Winter arrived in the usual way last week — the longest night of the year and plenty of cold weather forecasts.

It is fun to live in a place where the arrival of winter and snowfall brings the excitement of hitting the slopes and suntans on our faces with the oddest facial tan lines produced by sunglasses. But within the beauty of a Colorado winter there is the reality of the need for warmth, dangerous driving conditions and scarce food supplies for God’s creatures that spend their entire lives outside.

Winter weather can be unpleasant and dangerous. In his book, “Waking the Dead,” John Eldredge describes a frightening visual flight restrictions flight with a bush pilot around Fairweather Mountain in Alaska. The mountain’s name is a total misnomer. It did not get its name from fair weather, but because one can only see it in fair-weather. In this region of Alaska there are about 20 fair-weather days a year.

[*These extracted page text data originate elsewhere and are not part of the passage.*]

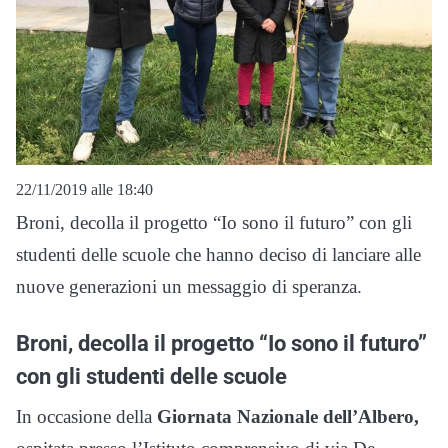
22/11/2019 alle 18:40
Broni, decolla il progetto “Io sono il futuro” con gli
studenti delle scuole che hanno deciso di lanciare alle
nuove generazioni un messaggio di speranza.
Broni, decolla il progetto “Io sono il futuro”
con gli studenti delle scuole
In occasione della
Giornata Nazionale dell’Albero,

Our lives and emotions have seasons too, and especially in our winters we need a little fair-weather or we too will crash. Sometimes the fair-weather is just a brief time of clarity that helps the wintry conditions make sense. I heard this illustration used at our church to comfort people who are experiencing a blue Christmas. Winter is a legitimate season and while it lacks the comforts and pleasures of summer, the dormancy of the trees and plants on top of the ground is related to root development beneath the surface. I would add, really cold winters can also kill off parasites and pests like the beetles that are ravaging our forests.

The financial and professional forecasts for the New Year look like we are in for long dark nights and plenty of cold. We would certainly like a bright future but the expectations for better times are scarce. Most of us are hoping for some episodes of fair-weather that will give us enough clarity to make a safe landing so we can survive our winter. Maybe we will also have some growth beneath the surface.

The churches of our town offer us fair-weather opportunities. The very meeting place for most churches is called a “sanctuary” — a warm refuge from the storm. The sanctuaries of some churches are available for people so they can experience silence and solitude as they talk to God and hear him talk to them. Parts of many worship services are designed to give opportunity to sit still and experience clarity from the dark and cold of life.

There is a verse that calls us to regain our focus. The Psalmist writes, “Be still and know that I am God.” The very concept of being still is foreign to most of us, but necessary. Our minds need time to know God, comprehend transcendent truths and think deep thoughts. We need “fair-weather” moments in the pressures of life.

Different regions and people have distinctive Sabbath observances, but the concept of a Sabbath day of rest and worship has been integral to people of faith and to many even apart from faith. Studies have revealed one of the downfalls of a culture comes when a Sabbath experience is lost. Taking one day in seven for “fair-weather” helps people do much better in their winters. Emotions are healthier and decisions are wiser. The spirit can soar to new heights because they have known God and caught a glimpse of his transcendent glory and his immediate presence.

During our winter weather of dark circumstances we need some fair-weather. The good news is, whatever the weather is and however bad our circumstances are, in our community the churches are providing opportunities to experience personal “fair-weather” — times of stillness. Being still is a lost art that we need to regain. Planning time for worship and reflection will bring stillness and fair-weather back into our lives.

A New Year’s resolution for more stillness and worship may be the brightest hope for dealing with the cold of this winter.